- TASK STATEMENT:
From the line with "Wie eine ideologisch" to the final line of the records, reproduce every line exactly and only those lines.

- SOURCE DATA:
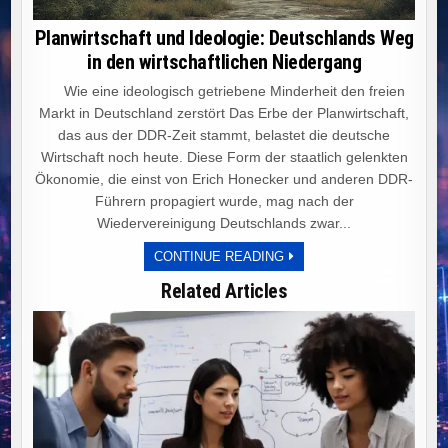
Planwirtschaft und Ideologie: Deutschlands Weg
in den wirtschaftlichen Niedergang
Wie eine ideologisch getriebene Minderheit den freien
Markt in Deutschland zerstört Das Erbe der Planwirtschaft,
das aus der DDR-Zeit stammt, belastet die deutsche
Wirtschaft noch heute. Diese Form der staatlich gelenkten
Ökonomie, die einst von Erich Honecker und anderen DDR-
Führern propagiert wurde, mag nach der
Wiedervereinigung Deutschlands zwar...
PLANWIRTSCHAFT
CONTINUE READING
UND
IDEOLOGIE:
Related Articles
DEUTSCHLANDS
WEG
IN
DEN
WIRTSCHAFTLICHEN
NIEDERGANG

- OUTPUT:
Wie eine ideologisch getriebene Minderheit den freien
Markt in Deutschland zerstört Das Erbe der Planwirtschaft,
das aus der DDR-Zeit stammt, belastet die deutsche
Wirtschaft noch heute. Diese Form der staatlich gelenkten
Ökonomie, die einst von Erich Honecker und anderen DDR-
Führern propagiert wurde, mag nach der
Wiedervereinigung Deutschlands zwar...
PLANWIRTSCHAFT
CONTINUE READING
UND
IDEOLOGIE:
Related Articles
DEUTSCHLANDS
WEG
IN
DEN
WIRTSCHAFTLICHEN
NIEDERGANG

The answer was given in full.